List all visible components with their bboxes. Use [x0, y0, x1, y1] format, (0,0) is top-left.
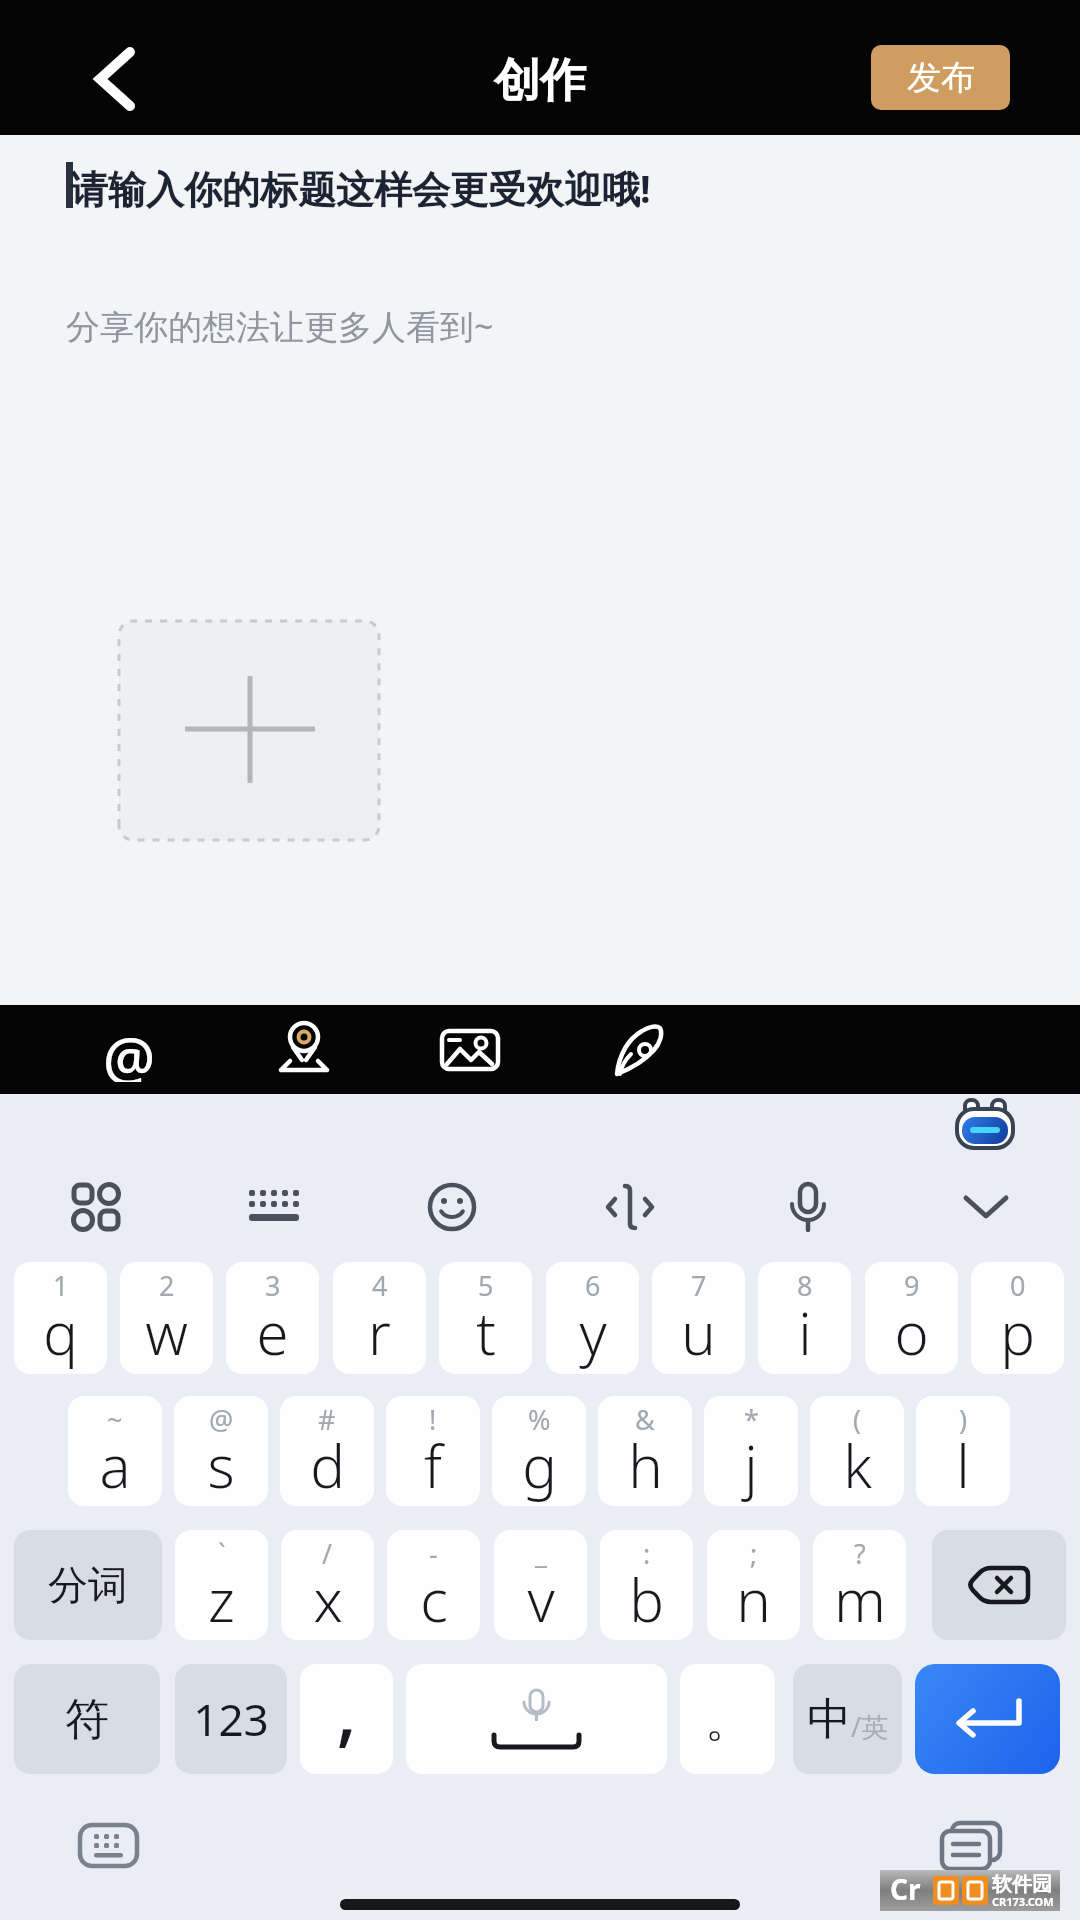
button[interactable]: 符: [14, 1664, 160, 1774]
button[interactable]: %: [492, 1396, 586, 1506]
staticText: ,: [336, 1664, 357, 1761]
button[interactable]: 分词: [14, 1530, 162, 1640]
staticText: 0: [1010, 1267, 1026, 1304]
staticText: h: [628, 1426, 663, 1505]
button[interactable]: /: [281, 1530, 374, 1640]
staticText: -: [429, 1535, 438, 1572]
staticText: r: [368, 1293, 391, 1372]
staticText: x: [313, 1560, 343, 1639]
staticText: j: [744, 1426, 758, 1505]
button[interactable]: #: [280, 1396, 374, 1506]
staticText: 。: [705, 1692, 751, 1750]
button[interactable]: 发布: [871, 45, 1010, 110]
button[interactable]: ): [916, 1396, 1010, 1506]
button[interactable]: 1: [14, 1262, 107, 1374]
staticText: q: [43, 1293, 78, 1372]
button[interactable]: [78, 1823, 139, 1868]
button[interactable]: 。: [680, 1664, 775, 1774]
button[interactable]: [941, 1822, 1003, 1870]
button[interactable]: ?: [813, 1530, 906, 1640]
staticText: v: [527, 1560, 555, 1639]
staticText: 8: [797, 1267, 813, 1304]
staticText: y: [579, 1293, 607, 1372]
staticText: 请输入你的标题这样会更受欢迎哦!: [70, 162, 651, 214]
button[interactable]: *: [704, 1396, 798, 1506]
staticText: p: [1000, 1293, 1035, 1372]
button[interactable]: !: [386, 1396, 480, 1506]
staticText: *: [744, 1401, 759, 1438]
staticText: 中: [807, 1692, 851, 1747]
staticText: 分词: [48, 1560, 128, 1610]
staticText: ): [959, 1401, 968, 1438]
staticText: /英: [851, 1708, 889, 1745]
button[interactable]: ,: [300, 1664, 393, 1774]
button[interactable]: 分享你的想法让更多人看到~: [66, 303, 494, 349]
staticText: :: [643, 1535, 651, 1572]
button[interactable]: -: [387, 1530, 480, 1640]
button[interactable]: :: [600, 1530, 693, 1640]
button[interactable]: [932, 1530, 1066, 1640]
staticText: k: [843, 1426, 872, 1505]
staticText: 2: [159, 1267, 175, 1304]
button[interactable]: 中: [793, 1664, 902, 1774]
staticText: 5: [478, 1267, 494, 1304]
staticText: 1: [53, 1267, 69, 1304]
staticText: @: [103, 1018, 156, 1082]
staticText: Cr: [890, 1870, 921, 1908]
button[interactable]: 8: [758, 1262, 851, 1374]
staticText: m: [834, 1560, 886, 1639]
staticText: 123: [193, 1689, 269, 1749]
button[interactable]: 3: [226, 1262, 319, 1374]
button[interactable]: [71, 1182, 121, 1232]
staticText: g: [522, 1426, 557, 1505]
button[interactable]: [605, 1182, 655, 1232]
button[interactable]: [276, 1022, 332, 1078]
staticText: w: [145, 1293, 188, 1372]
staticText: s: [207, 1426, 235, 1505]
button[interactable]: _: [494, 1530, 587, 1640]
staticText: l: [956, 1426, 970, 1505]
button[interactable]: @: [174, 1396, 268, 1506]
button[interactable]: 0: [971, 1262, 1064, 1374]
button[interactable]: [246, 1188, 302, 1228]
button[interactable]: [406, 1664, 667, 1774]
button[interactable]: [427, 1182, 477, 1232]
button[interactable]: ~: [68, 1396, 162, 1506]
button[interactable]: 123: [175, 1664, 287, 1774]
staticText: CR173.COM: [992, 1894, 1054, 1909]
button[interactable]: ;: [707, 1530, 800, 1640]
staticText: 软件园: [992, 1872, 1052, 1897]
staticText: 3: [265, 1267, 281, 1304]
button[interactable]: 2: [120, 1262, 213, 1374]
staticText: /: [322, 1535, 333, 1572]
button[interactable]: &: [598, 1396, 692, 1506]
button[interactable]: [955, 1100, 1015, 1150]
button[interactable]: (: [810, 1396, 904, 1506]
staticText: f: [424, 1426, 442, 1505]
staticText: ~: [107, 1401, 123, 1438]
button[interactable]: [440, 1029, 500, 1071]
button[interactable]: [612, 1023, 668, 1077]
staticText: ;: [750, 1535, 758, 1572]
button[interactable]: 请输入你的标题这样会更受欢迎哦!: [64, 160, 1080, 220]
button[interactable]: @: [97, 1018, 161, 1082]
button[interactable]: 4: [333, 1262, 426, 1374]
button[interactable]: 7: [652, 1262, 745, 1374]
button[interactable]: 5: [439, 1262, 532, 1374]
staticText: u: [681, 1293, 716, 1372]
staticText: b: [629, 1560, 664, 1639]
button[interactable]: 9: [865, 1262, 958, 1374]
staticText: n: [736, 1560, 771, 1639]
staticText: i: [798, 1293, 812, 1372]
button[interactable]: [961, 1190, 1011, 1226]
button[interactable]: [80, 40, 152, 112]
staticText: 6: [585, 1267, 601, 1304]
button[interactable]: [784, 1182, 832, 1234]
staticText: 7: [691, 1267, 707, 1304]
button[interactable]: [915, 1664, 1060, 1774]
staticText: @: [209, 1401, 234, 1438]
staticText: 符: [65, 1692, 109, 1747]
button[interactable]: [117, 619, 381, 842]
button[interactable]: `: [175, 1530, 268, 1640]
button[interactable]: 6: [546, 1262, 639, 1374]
---
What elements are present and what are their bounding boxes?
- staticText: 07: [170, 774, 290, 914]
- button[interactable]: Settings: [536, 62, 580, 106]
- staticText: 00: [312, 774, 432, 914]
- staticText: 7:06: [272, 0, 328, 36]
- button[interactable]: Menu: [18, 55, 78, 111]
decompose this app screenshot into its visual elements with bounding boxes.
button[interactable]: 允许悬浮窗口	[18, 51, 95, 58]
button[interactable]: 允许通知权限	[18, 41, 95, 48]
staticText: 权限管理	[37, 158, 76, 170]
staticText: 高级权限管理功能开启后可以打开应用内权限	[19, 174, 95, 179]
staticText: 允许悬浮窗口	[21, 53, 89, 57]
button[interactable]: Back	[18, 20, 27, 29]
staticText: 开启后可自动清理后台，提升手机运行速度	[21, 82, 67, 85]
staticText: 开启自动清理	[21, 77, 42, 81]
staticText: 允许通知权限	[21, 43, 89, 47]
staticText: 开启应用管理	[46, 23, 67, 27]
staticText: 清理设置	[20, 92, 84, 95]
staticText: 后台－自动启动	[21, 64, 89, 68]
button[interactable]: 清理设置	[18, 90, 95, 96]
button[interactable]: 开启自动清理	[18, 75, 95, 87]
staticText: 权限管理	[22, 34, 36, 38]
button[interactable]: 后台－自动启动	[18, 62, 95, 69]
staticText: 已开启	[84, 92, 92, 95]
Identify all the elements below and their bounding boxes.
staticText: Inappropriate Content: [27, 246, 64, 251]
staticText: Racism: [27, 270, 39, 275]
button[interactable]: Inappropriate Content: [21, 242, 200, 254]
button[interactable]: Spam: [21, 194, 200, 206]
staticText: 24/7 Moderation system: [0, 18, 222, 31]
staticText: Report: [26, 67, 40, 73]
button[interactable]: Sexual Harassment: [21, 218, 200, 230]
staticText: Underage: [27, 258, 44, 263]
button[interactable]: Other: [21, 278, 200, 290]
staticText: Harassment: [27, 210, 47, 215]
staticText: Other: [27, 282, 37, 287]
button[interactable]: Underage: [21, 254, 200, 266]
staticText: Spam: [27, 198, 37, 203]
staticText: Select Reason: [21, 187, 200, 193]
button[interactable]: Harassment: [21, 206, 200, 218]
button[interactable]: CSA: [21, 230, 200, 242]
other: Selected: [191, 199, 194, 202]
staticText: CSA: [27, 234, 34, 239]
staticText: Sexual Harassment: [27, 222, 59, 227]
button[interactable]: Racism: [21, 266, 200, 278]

What you have to do
Throughout the material above, find every line holding "允许通知权限" and copy it.

Completed task
button[interactable]: 允许通知权限	[18, 41, 95, 48]
staticText: 允许通知权限	[21, 43, 89, 47]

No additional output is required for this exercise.